The existing rigorous process includes medical and other assessments, wide-ranging counselling, and legal advice. This clearly works: there has been only one report so far of an approved arrangement coming to grief (when serious unforeseen prenatal depression, apparently inadequately treated, led to termination of the pregnancy).
The review recommends a written plan which covers informing the child, an appeal process, and better ECART resourcing, urgently needed for the system to work as well as possible. For non-clinic traditional surrogacy arrangements, Government should consider how to encourage use of the approval process, including 'whether parties should be supported to apply directly to ECART', giving them access to the administrative pathway.
Identity issues
Unlike the UK, since 2020 New Zealand has not required intending parents to have a genetic connection with embryos used in domestic surrogacy. Anonymous donors of gametes and embryos are not permitted in domestic clinic treatments. When clinic donations result in children, the details are recorded on the official Donor Register. A recommended new Surrogacy Register would give surrogacy-born people rights to information and access similar to those of the donor-conceived. It is implied (but not stated) that surrogates, like donors, would have related rights too.
- Court pathway
The court pathway of applying for a parentage order would be required where the conditions for the administrative pathway are not met. This covers all cases without prior approval from ECART, including non-clinic traditional surrogacy and international arrangements, as well as 'the unlikely event of a dispute arising over legal parenthood' after the birth. The review emphasises that this is very rare:
'We are only aware of one legal parenthood dispute in Aotearoa New Zealand, and that arose in a private, traditional surrogacy arrangement that did not go through the ECART process. We are not aware of any ECART-approved surrogacy arrangement resulting in a dispute.'
The Family Court 'must be satisfied that making a parentage order is in the best interests of the child'. The review recommends 11 'relevant considerations' (strongly supported by submitters) which must be taken into account.

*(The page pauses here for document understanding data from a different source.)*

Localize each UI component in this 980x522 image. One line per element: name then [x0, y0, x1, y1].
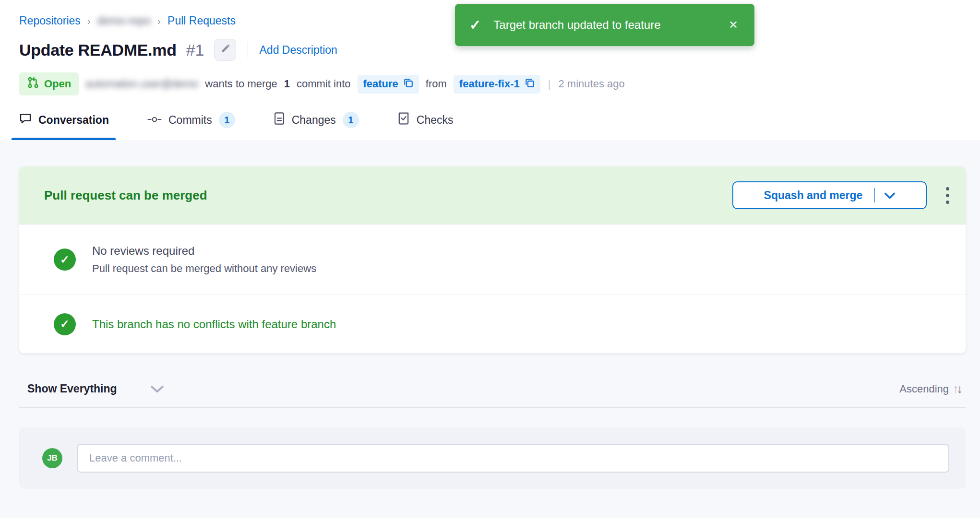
check-circle-icon: ✓: [54, 249, 76, 271]
meta-from-text: from: [426, 78, 447, 90]
tab-label: Commits: [168, 114, 212, 127]
squash-and-merge-button[interactable]: Squash and merge: [732, 181, 927, 209]
comment-input[interactable]: [77, 444, 949, 473]
breadcrumb-pull-requests-link[interactable]: Pull Requests: [167, 14, 236, 27]
edit-title-button[interactable]: [214, 39, 236, 61]
breadcrumb-repositories-link[interactable]: Repositories: [19, 14, 81, 27]
comment-composer-card: JB: [19, 427, 966, 489]
toast-message: Target branch updated to feature: [493, 18, 727, 32]
conflict-check-title: This branch has no conflicts with featur…: [92, 318, 336, 331]
meta-divider: |: [548, 78, 551, 90]
pr-title: Update README.md: [19, 41, 177, 59]
sort-order-toggle[interactable]: Ascending ↑↓: [899, 382, 961, 396]
merge-status-title: Pull request can be merged: [44, 188, 207, 203]
breadcrumb-separator: ›: [157, 15, 161, 27]
chat-bubble-icon: [19, 112, 32, 128]
target-branch-name: feature: [363, 78, 398, 90]
merge-check-row-reviews: ✓ No reviews required Pull request can b…: [19, 224, 966, 295]
pr-timestamp: 2 minutes ago: [559, 78, 625, 90]
review-check-subtitle: Pull request can be merged without any r…: [92, 262, 316, 275]
show-everything-dropdown[interactable]: Show Everything: [27, 382, 164, 395]
close-icon[interactable]: ✕: [727, 16, 740, 34]
add-description-link[interactable]: Add Description: [260, 44, 337, 57]
more-options-kebab-icon[interactable]: [941, 183, 954, 208]
file-icon: [274, 112, 285, 128]
pull-request-icon: [27, 76, 39, 92]
tab-changes[interactable]: Changes 1: [274, 112, 359, 141]
check-icon: ✓: [469, 17, 481, 33]
title-divider: [248, 42, 248, 58]
changes-count-badge: 1: [343, 112, 359, 128]
pr-state-badge: Open: [19, 72, 79, 95]
tab-label: Conversation: [38, 114, 109, 127]
section-divider: [19, 407, 966, 408]
pr-number: #1: [186, 41, 204, 59]
timeline-filter-bar: Show Everything Ascending ↑↓: [19, 382, 966, 396]
tab-checks[interactable]: Checks: [397, 112, 454, 141]
merge-actions: Squash and merge: [732, 181, 954, 209]
commit-icon: [147, 114, 162, 127]
pr-author-redacted: automation.user@demo: [85, 78, 198, 90]
button-divider: [874, 188, 875, 202]
copy-icon[interactable]: [403, 78, 413, 91]
pr-conversation-panel: Pull request can be merged Squash and me…: [0, 141, 980, 518]
check-circle-icon: ✓: [54, 313, 76, 335]
checklist-icon: [397, 112, 410, 128]
source-branch-chip[interactable]: feature-fix-1: [454, 75, 540, 94]
tab-commits[interactable]: Commits 1: [147, 112, 235, 141]
merge-status-header: Pull request can be merged Squash and me…: [19, 166, 966, 224]
success-toast: ✓ Target branch updated to feature ✕: [455, 4, 754, 46]
show-everything-label: Show Everything: [27, 382, 117, 395]
breadcrumb-repo-name-redacted[interactable]: demo-repo: [97, 14, 151, 27]
tab-label: Checks: [417, 114, 454, 127]
copy-icon[interactable]: [525, 78, 535, 91]
review-check-text: No reviews required Pull request can be …: [92, 244, 316, 275]
squash-and-merge-label: Squash and merge: [764, 189, 863, 202]
breadcrumb-separator: ›: [87, 15, 91, 27]
meta-commit-count: 1: [284, 78, 290, 90]
meta-commit-text: commit into: [297, 78, 350, 90]
pr-tabs: Conversation Commits 1 Changes 1 Checks: [19, 112, 961, 141]
pr-meta-row: Open automation.user@demo wants to merge…: [19, 72, 961, 95]
chevron-down-icon: [151, 385, 164, 393]
merge-status-card: Pull request can be merged Squash and me…: [19, 166, 966, 353]
sort-order-label: Ascending: [899, 383, 949, 395]
merge-check-row-conflicts: ✓ This branch has no conflicts with feat…: [19, 295, 966, 353]
pr-state-label: Open: [44, 78, 71, 90]
chevron-down-icon[interactable]: [884, 189, 895, 202]
commits-count-badge: 1: [219, 112, 235, 128]
tab-conversation[interactable]: Conversation: [19, 112, 109, 140]
meta-wants-text: wants to merge: [205, 78, 277, 90]
sort-arrows-icon: ↑↓: [953, 382, 961, 396]
target-branch-chip[interactable]: feature: [358, 75, 419, 94]
review-check-title: No reviews required: [92, 244, 316, 258]
tab-label: Changes: [292, 114, 336, 127]
source-branch-name: feature-fix-1: [459, 78, 520, 90]
user-avatar: JB: [42, 448, 62, 468]
pencil-icon: [219, 43, 231, 57]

This review is generally seen as providing a comprehensive blueprint for the best possible legal support and protection of the rights and well-being of the children being created through surrogacy and all the adults directly involved. It was widely expected that the government would draft its own bill based on it.
Instead, the health committee received approval to amend the IAS bill using review recommendations – a massive task. Its report has been delayed until 4 August 2023. This means that no new surrogacy (or adoption) legislation will get through before the October general election.
What would happen if the New Zealand National Party leads the next government is unclear. In the past, the party has been reluctant to tackle such urgently needed reforms. Shelving them at this late stage would be damaging for all concerned.
A Labour-led government will intend to fulfil its earlier promises. But it could take yet another round of public and professional pressure to ensure that it finally does so by passing well-grounded new legislation as quickly as possible.